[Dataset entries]
..........
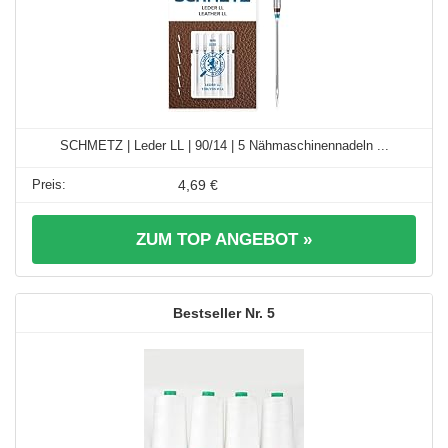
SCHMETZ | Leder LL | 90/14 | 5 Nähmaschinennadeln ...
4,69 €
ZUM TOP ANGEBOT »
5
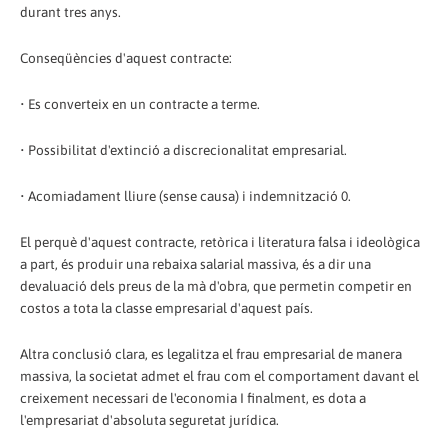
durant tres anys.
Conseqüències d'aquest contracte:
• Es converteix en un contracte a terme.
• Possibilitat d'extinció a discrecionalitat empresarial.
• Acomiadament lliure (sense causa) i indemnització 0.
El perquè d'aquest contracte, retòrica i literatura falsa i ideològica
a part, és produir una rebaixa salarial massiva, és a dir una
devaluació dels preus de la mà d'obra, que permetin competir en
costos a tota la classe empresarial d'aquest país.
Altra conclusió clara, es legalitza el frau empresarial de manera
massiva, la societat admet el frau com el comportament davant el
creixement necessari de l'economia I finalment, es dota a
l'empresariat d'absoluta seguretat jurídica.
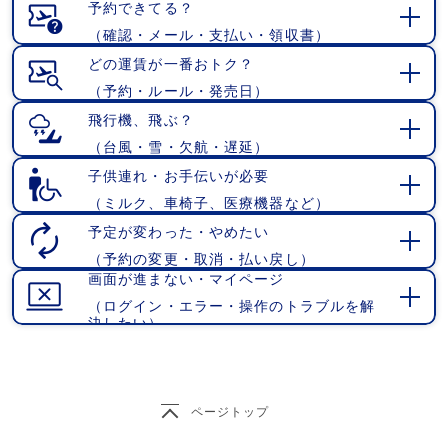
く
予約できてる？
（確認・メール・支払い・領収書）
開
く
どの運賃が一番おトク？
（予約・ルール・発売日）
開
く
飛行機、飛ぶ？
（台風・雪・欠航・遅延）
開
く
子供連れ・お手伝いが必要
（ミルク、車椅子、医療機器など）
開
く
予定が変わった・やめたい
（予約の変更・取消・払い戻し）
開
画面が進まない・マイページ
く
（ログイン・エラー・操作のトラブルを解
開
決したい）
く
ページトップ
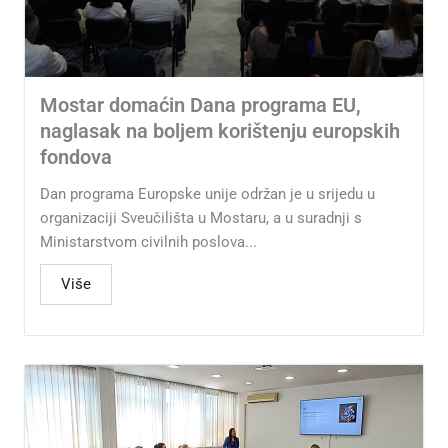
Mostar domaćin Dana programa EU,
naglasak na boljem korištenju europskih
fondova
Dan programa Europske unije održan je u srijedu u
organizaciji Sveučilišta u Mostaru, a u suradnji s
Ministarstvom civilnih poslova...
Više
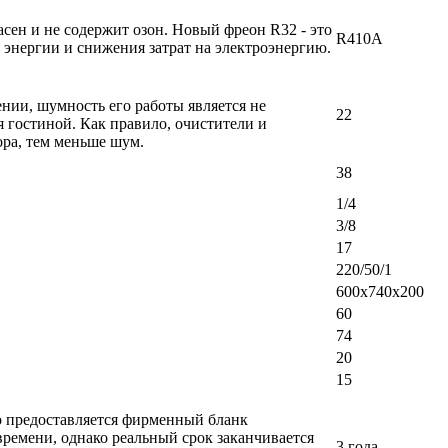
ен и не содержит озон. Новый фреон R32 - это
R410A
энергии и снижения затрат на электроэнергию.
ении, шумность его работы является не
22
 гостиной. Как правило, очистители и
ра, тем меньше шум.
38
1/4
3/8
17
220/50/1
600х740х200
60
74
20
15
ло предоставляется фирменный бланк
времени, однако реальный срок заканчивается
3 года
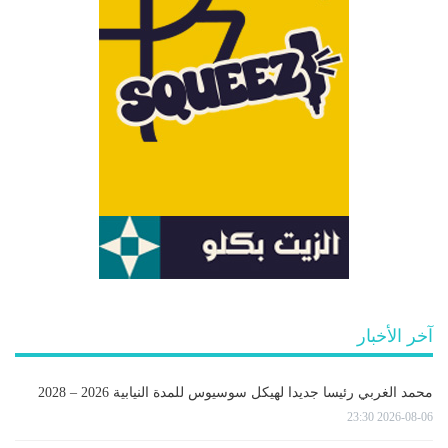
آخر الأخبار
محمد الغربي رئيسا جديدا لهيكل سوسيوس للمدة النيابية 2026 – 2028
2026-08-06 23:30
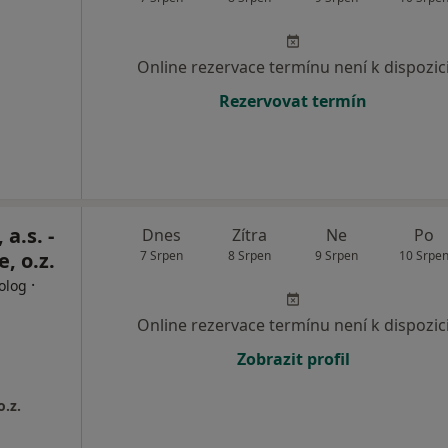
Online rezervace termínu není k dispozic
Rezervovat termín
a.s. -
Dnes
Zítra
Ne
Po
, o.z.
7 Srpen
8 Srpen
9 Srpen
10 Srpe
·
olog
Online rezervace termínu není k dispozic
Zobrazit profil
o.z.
..........
- _Try it_:
Write the entries out again word for word. Omit all pictures from them.

- _Written answer_:
SCHMETZ | Leder LL | 90/14 | 5 Nähmaschinennadeln ...
4,69 €
ZUM TOP ANGEBOT »
5
durant tres anys.
Conseqüències d'aquest contracte:
• Es converteix en un contracte a terme.
• Possibilitat d'extinció a discrecionalitat empresarial.
• Acomiadament lliure (sense causa) i indemnització 0.
El perquè d'aquest contracte, retòrica i literatura falsa i ideològica
a part, és produir una rebaixa salarial massiva, és a dir una
devaluació dels preus de la mà d'obra, que permetin competir en
costos a tota la classe empresarial d'aquest país.
Altra conclusió clara, es legalitza el frau empresarial de manera
massiva, la societat admet el frau com el comportament davant el
creixement necessari de l'economia I finalment, es dota a
l'empresariat d'absoluta seguretat jurídica.
く
予約できてる？
（確認・メール・支払い・領収書）
開
く
どの運賃が一番おトク？
（予約・ルール・発売日）
開
く
飛行機、飛ぶ？
（台風・雪・欠航・遅延）
開
く
子供連れ・お手伝いが必要
（ミルク、車椅子、医療機器など）
開
く
予定が変わった・やめたい
（予約の変更・取消・払い戻し）
開
画面が進まない・マイページ
く
（ログイン・エラー・操作のトラブルを解
開
決したい）
く
ページトップ
Mostar domaćin Dana programa EU,
naglasak na boljem korištenju europskih
fondova
Dan programa Europske unije održan je u srijedu u
organizaciji Sveučilišta u Mostaru, a u suradnji s
Ministarstvom civilnih poslova...
Više
ен и не содержит озон. Новый фреон R32 - это
R410A
энергии и снижения затрат на электроэнергию.
ении, шумность его работы является не
22
 гостиной. Как правило, очистители и
ра, тем меньше шум.
38
1/4
3/8
17
220/50/1
600х740х200
60
74
20
15
ло предоставляется фирменный бланк
времени, однако реальный срок заканчивается
3 года
آخر الأخبار
محمد الغربي رئيسا جديدا لهيكل سوسيوس للمدة النيابية 2026 – 2028
2026-08-06 23:30
Online rezervace termínu není k dispozic
Rezervovat termín
a.s. -
Dnes
Zítra
Ne
Po
, o.z.
7 Srpen
8 Srpen
9 Srpen
10 Srpe
·
olog
Online rezervace termínu není k dispozic
Zobrazit profil
o.z.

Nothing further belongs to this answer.